Under its new model, Tennessee is seeking to collaborate more with local districts to develop improvement plans, instead of just taking over struggling schools and assigning them to charter operators under the oversight of the state-run Achievement School District. However, the ASD, which now oversees 29 Memphis schools, remains an intervention of last resort.

McQueen identified the following eight schools to undergo a “rigorous school improvement planning process,” in collaboration between the state and Shelby County Schools. Any resulting interventions will be led by the local district.

  • A.B. Hill Elementary
  • A. Maceo Walker Middle
  • Douglass High
  • Georgian Hills Middle
  • Grandview Heights Middle
  • Holmes Road Elementary
  • LaRose Elementary
  • Sheffield Elementary
  • Wooddale High

These next six iZone schools must work with the state “to ensure that (their) plan for intervention is appropriate based on identified need and level of evidence.”

  • Sheffield Elementary
  • Raleigh-Egypt High
  • Lucie E. Campbell Elementary
  • Melrose High
  • Sherwood Middle
  • Westwood High

The five schools below will continue their current intervention plan within the iZone and must provide progress reports to the state:

  • Hamilton High
  • Riverview Middle
  • Geeter Middle
  • Magnolia Elementary
  • Trezevant High

The school board is expected to discuss the state’s plan during its work session next Tuesday. And if early reaction from board member Stephanie Love is any indication, the discussion will be robust.

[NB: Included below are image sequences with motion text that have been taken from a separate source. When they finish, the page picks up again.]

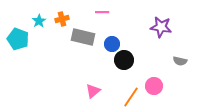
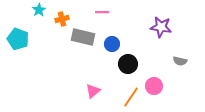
cyan star: moved 11 px up
black circle: moved 4 px right, 4 px down
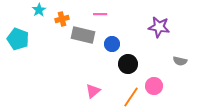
pink line: moved 2 px left, 2 px down
purple star: moved 2 px left
gray rectangle: moved 2 px up
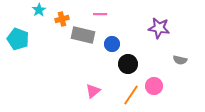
purple star: moved 1 px down
gray semicircle: moved 1 px up
orange line: moved 2 px up
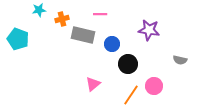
cyan star: rotated 24 degrees clockwise
purple star: moved 10 px left, 2 px down
pink triangle: moved 7 px up
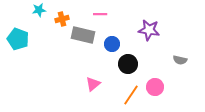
pink circle: moved 1 px right, 1 px down
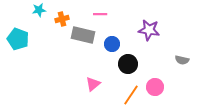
gray semicircle: moved 2 px right
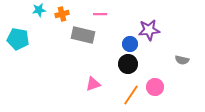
orange cross: moved 5 px up
purple star: rotated 15 degrees counterclockwise
cyan pentagon: rotated 10 degrees counterclockwise
blue circle: moved 18 px right
pink triangle: rotated 21 degrees clockwise
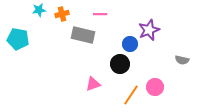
purple star: rotated 15 degrees counterclockwise
black circle: moved 8 px left
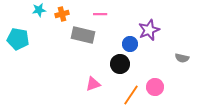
gray semicircle: moved 2 px up
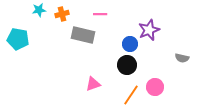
black circle: moved 7 px right, 1 px down
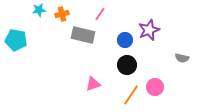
pink line: rotated 56 degrees counterclockwise
cyan pentagon: moved 2 px left, 1 px down
blue circle: moved 5 px left, 4 px up
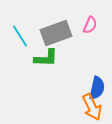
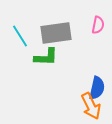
pink semicircle: moved 8 px right; rotated 12 degrees counterclockwise
gray rectangle: rotated 12 degrees clockwise
green L-shape: moved 1 px up
orange arrow: moved 1 px left, 1 px up
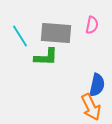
pink semicircle: moved 6 px left
gray rectangle: rotated 12 degrees clockwise
blue semicircle: moved 3 px up
orange arrow: moved 1 px down
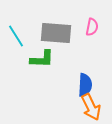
pink semicircle: moved 2 px down
cyan line: moved 4 px left
green L-shape: moved 4 px left, 2 px down
blue semicircle: moved 12 px left; rotated 10 degrees counterclockwise
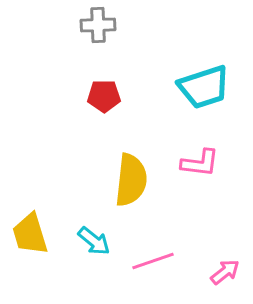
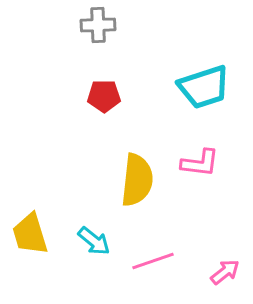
yellow semicircle: moved 6 px right
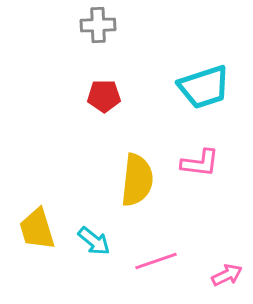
yellow trapezoid: moved 7 px right, 5 px up
pink line: moved 3 px right
pink arrow: moved 2 px right, 3 px down; rotated 12 degrees clockwise
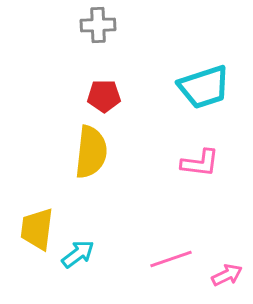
yellow semicircle: moved 46 px left, 28 px up
yellow trapezoid: rotated 24 degrees clockwise
cyan arrow: moved 16 px left, 13 px down; rotated 76 degrees counterclockwise
pink line: moved 15 px right, 2 px up
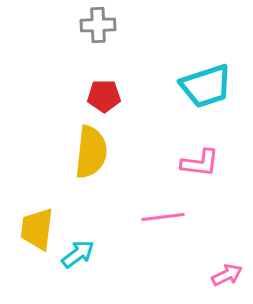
cyan trapezoid: moved 2 px right, 1 px up
pink line: moved 8 px left, 42 px up; rotated 12 degrees clockwise
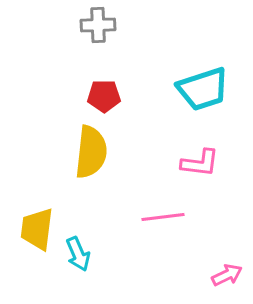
cyan trapezoid: moved 3 px left, 3 px down
cyan arrow: rotated 104 degrees clockwise
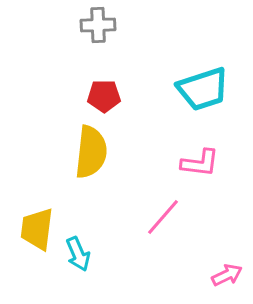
pink line: rotated 42 degrees counterclockwise
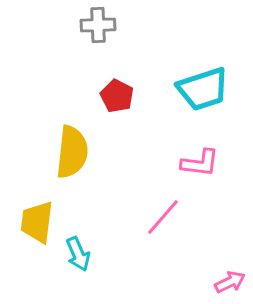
red pentagon: moved 13 px right; rotated 28 degrees clockwise
yellow semicircle: moved 19 px left
yellow trapezoid: moved 7 px up
pink arrow: moved 3 px right, 7 px down
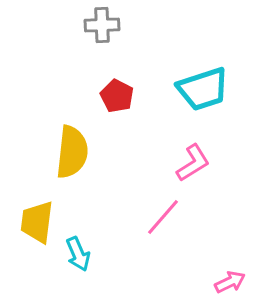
gray cross: moved 4 px right
pink L-shape: moved 7 px left; rotated 39 degrees counterclockwise
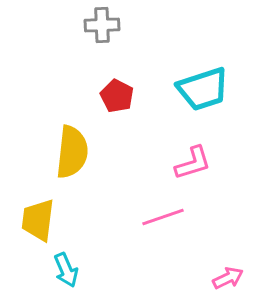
pink L-shape: rotated 15 degrees clockwise
pink line: rotated 30 degrees clockwise
yellow trapezoid: moved 1 px right, 2 px up
cyan arrow: moved 12 px left, 16 px down
pink arrow: moved 2 px left, 4 px up
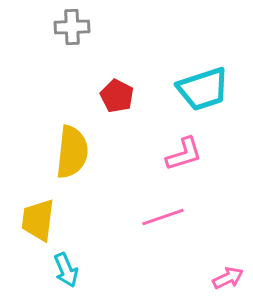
gray cross: moved 30 px left, 2 px down
pink L-shape: moved 9 px left, 9 px up
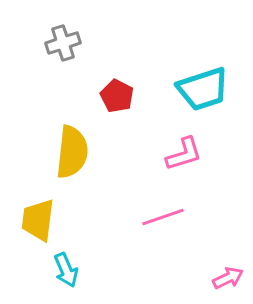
gray cross: moved 9 px left, 16 px down; rotated 16 degrees counterclockwise
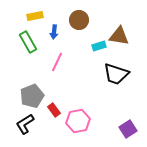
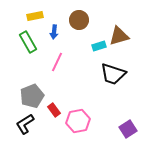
brown triangle: rotated 25 degrees counterclockwise
black trapezoid: moved 3 px left
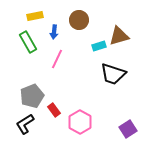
pink line: moved 3 px up
pink hexagon: moved 2 px right, 1 px down; rotated 20 degrees counterclockwise
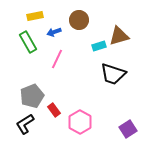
blue arrow: rotated 64 degrees clockwise
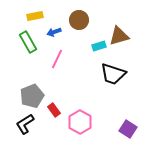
purple square: rotated 24 degrees counterclockwise
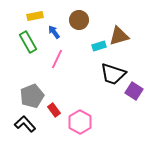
blue arrow: rotated 72 degrees clockwise
black L-shape: rotated 80 degrees clockwise
purple square: moved 6 px right, 38 px up
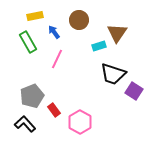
brown triangle: moved 2 px left, 3 px up; rotated 40 degrees counterclockwise
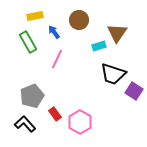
red rectangle: moved 1 px right, 4 px down
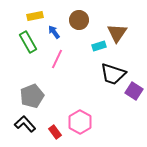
red rectangle: moved 18 px down
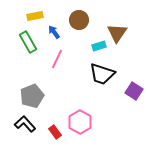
black trapezoid: moved 11 px left
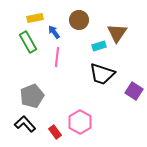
yellow rectangle: moved 2 px down
pink line: moved 2 px up; rotated 18 degrees counterclockwise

“We have what it takes to improve our schools,” Love told Chalkbeat on Friday. “I think what they need to do is let our educators do the work and not put them in the situation where they don’t know what will happen from year to year.”

Among questions expected to be raised is whether McQueen’s recommendation to close Hawkins Mill can be carried out without school board approval, since her letter says that schools on the most rigorous intervention track “will implement a specific intervention as determined by the Commissioner.”

Another question is why the state’s plan includes three schools — Douglass High, Sherwood Middle, and Lucie E. Campbell Elementary — that improved enough last year to move off of the state’s warning list of the 10 percent of lowest-performing schools.